Pada seminar "Mempersiapkan Pemimpin Bisnis" yang diadakan pada pagi hari tanggal 25 November di Hanoi, yang diselenggarakan oleh FSB Institute of Management and Technology (FPT Group), para ahli membahas strategi pembelajaran bagi para manajer perintis di era digital.
Bapak Tran Quang Huy – Kepala Departemen Pelatihan, Institut Manajemen dan Teknologi FSB, menekankan bahwa di era digital, dengan teknologi yang berubah dengan cepat dan lingkungan bisnis yang terus berfluktuasi, pelatihan manajer telah menjadi faktor vital.

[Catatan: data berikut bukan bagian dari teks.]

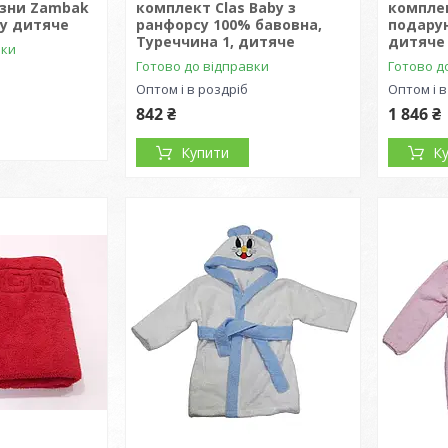
изни Zambak
комплект Clas Baby з
комплек
су дитяче
ранфорсу 100% бавовна,
подарун
Туреччина 1, дитяче
дитяче
вки
Готово до відправки
Готово д
Оптом і в роздріб
Оптом і в
842 ₴
1 846 ₴
Купити
К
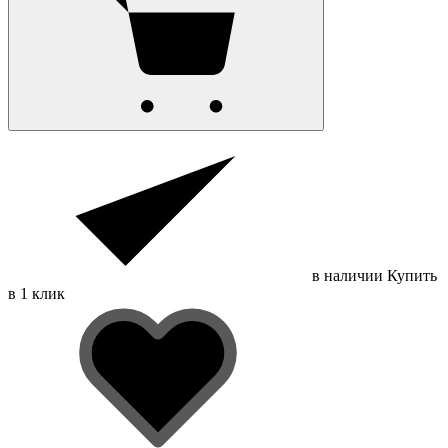
в наличии
Купить
в 1 клик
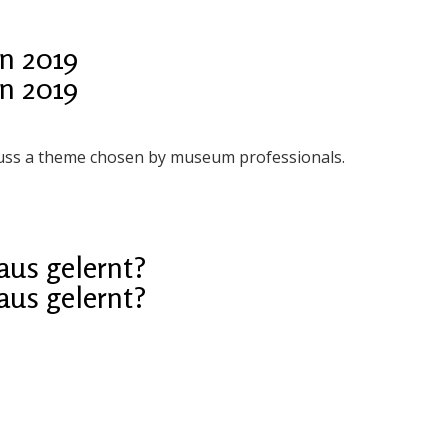
in 2019
in 2019
cuss a theme chosen by museum professionals.
raus gelernt?
raus gelernt?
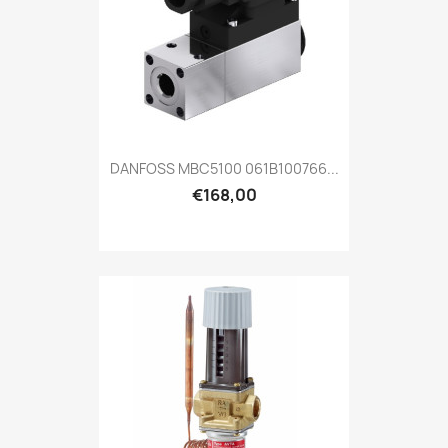
DANFOSS MBC5100 061B100766...
€168,00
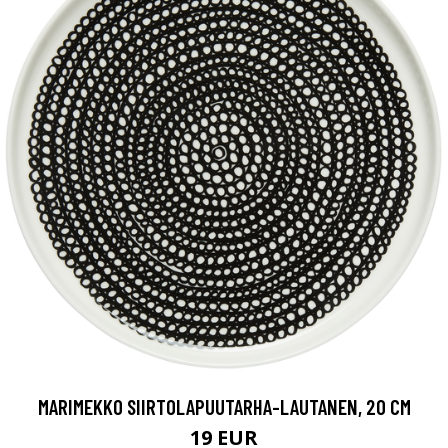
MARIMEKKO SIIRTOLAPUUTARHA-LAUTANEN, 20 CM
19 EUR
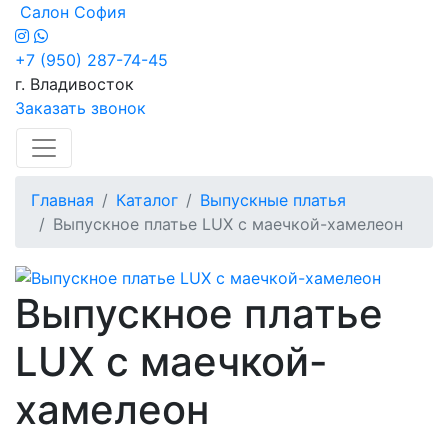
Салон София
+7 (950) 287-74-45
г. Владивосток
Заказать звонок
Главная
Каталог
Выпускные платья
Выпускное платье LUX с маечкой-хамелеон
Выпускное платье
LUX с маечкой-
хамелеон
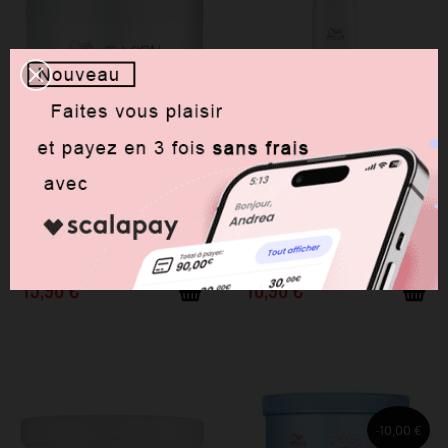
DISPONIBLE
DISPONIBLE
WELLA Fusion Masque Intense
WELLA Fusion Shampoing
Repair 150ml
Intense Repair 250ml
15,90 €
10,90 €
-10,00 €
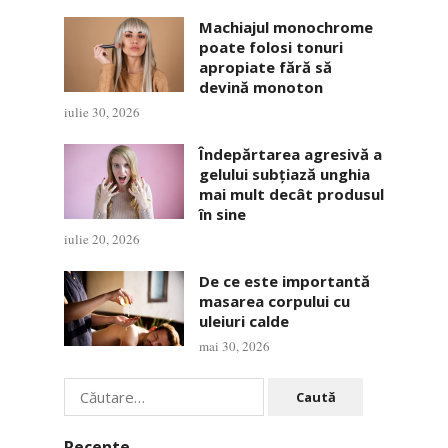
Machiajul monochrome
poate folosi tonuri
apropiate fără să
devină monoton
iulie 30, 2026
Îndepărtarea agresivă a
gelului subțiază unghia
mai mult decât produsul
în sine
iulie 20, 2026
De ce este importantă
masarea corpului cu
uleiuri calde
mai 30, 2026
Caută
după:
Recente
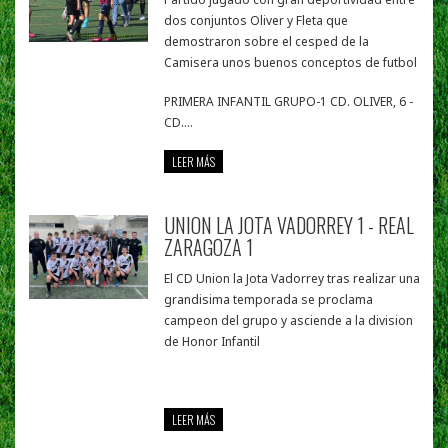
dos conjuntos Oliver y Fleta que
demostraron sobre el cesped de la
Camisera unos buenos conceptos de futbol
PRIMERA INFANTIL GRUPO-1 CD. OLIVER, 6 -
CD....
LEER MÁS
UNION LA JOTA VADORREY 1 - REAL
ZARAGOZA 1
El CD Union la Jota Vadorrey tras realizar una
grandisima temporada se proclama
campeon del grupo y asciende a la division
de Honor Infantil
LEER MÁS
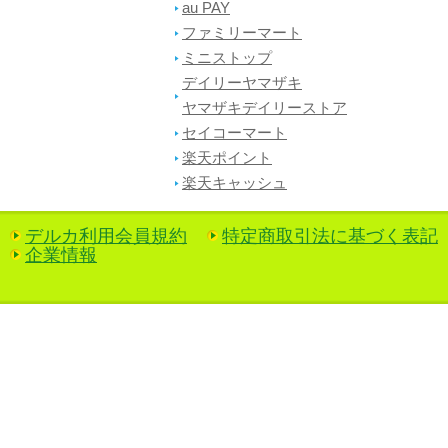
au PAY
ファミリーマート
ミニストップ
デイリーヤマザキ
ヤマザキデイリーストア
セイコーマート
楽天ポイント
楽天キャッシュ
デルカ利用会員規約
特定商取引法に基づく表記
企業情報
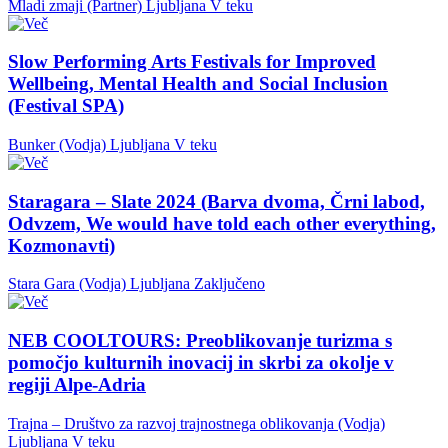
Mladi zmaji (Partner)
Ljubljana
V teku
Slow Performing Arts Festivals for Improved
Wellbeing, Mental Health and Social Inclusion
(Festival SPA)
Bunker (Vodja)
Ljubljana
V teku
Staragara – Slate 2024 (Barva dvoma, Črni labod,
Odvzem, We would have told each other everything,
Kozmonavti)
Stara Gara (Vodja)
Ljubljana
Zaključeno
NEB COOLTOURS: Preoblikovanje turizma s
pomočjo kulturnih inovacij in skrbi za okolje v
regiji Alpe-Adria
Trajna – Društvo za razvoj trajnostnega oblikovanja (Vodja)
Ljubljana
V teku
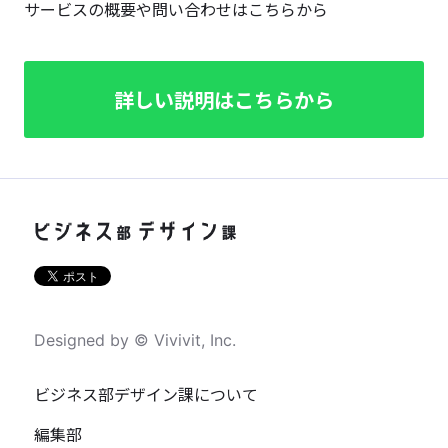
サービスの概要や問い合わせはこちらから
詳しい説明はこちらから
Designed by © Vivivit, Inc.
ビジネス部デザイン課について
編集部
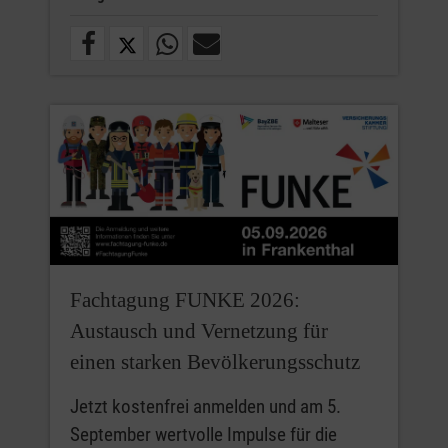
Fachtagung FUNKE 2026:
Austausch und Vernetzung für
einen starken Bevölkerungsschutz
Jetzt kostenfrei anmelden und am 5.
September wertvolle Impulse für die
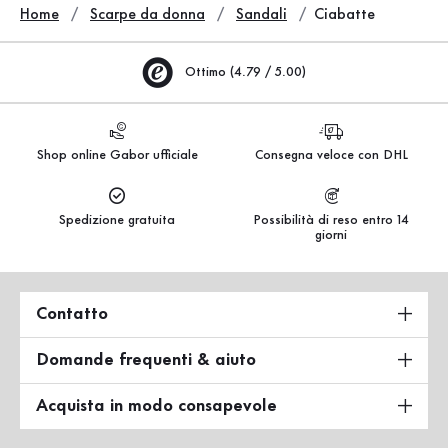
Home
Scarpe da donna
Sandali
Ciabatte
Ottimo (4.79 / 5.00)
Shop online Gabor ufficiale
Consegna veloce con DHL
Spedizione gratuita
Possibilità di reso entro 14
giorni
Contatto
Domande frequenti & aiuto
Acquista in modo consapevole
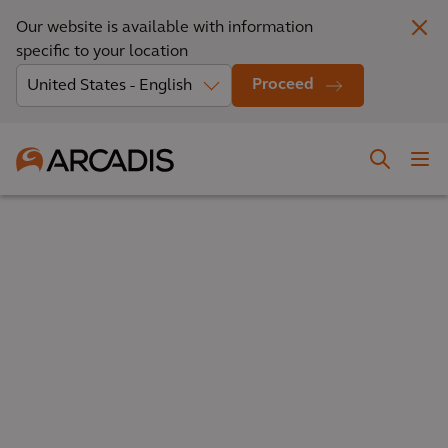
Our website is available with information
specific to your location
Proceed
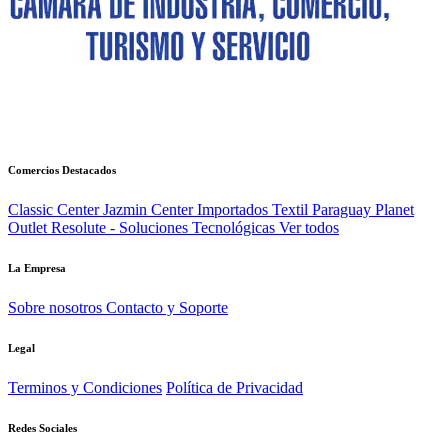
Comercios Destacados
Classic Center
Jazmin Center Importados
Textil Paraguay
Planet
Outlet
Resolute - Soluciones Tecnológicas
Ver todos
La Empresa
Sobre nosotros
Contacto y Soporte
Legal
Terminos y Condiciones
Política de Privacidad
Redes Sociales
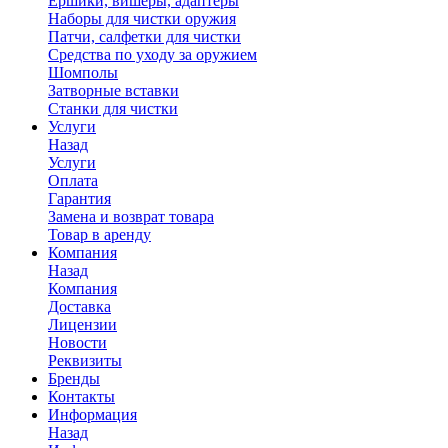
Ершики, вишеры, адаптеры
Наборы для чистки оружия
Патчи, салфетки для чистки
Средства по уходу за оружием
Шомполы
Затворные вставки
Станки для чистки
Услуги
Назад
Услуги
Оплата
Гарантия
Замена и возврат товара
Товар в аренду
Компания
Назад
Компания
Доставка
Лицензии
Новости
Реквизиты
Бренды
Контакты
Информация
Назад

Untuk beradaptasi, manajer perlu mengembangkan tiga pilar utama: pengetahuan, keterampilan digital, dan pemikiran perintis.

Dari segi pengetahuan, para manajer perlu memiliki pemahaman yang kuat tentang manajemen secara menyeluruh dan memahami keterkaitan antara berbagai bidang agar dapat mengambil keputusan yang efektif.
Keterampilan digital, khususnya analisis data dan penerapan teknologi baru, membantu para manajer membuat keputusan yang akurat dan tepat waktu. “Ini juga merupakan salah satu kekuatan kami dan termasuk dalam program pelatihan kami. Baru-baru ini, kami telah berfokus pada membekali siswa kami dengan keterampilan AI, tidak hanya untuk mengembangkan kemampuan ini secara internal tetapi juga untuk menyebarkannya kepada semua siswa di program studi kami,” kata Bapak Huy.
Pada akhirnya, pola pikir perintis – berani menantang, berinovasi, dan memimpin perubahan – adalah kunci bagi para manajer untuk beradaptasi dengan lingkungan baru.
Menurut Bapak Huy, untuk membangun kompetensi ini, lembaga pelatihan mendorong siswa untuk: mulai belajar sejak dini, belajar melalui kerja, menerapkan teknologi dalam pelatihan, dan berinovasi dalam metode sesuai dengan filosofi pembelajaran terhubung.
Tujuan utamanya adalah untuk membantu para manajer tidak hanya menguasai pengetahuan dan keterampilan, tetapi juga menerapkannya dalam pekerjaan mereka, menciptakan nilai nyata, dan memimpin bisnis mereka menuju pertumbuhan berkelanjutan di era digital.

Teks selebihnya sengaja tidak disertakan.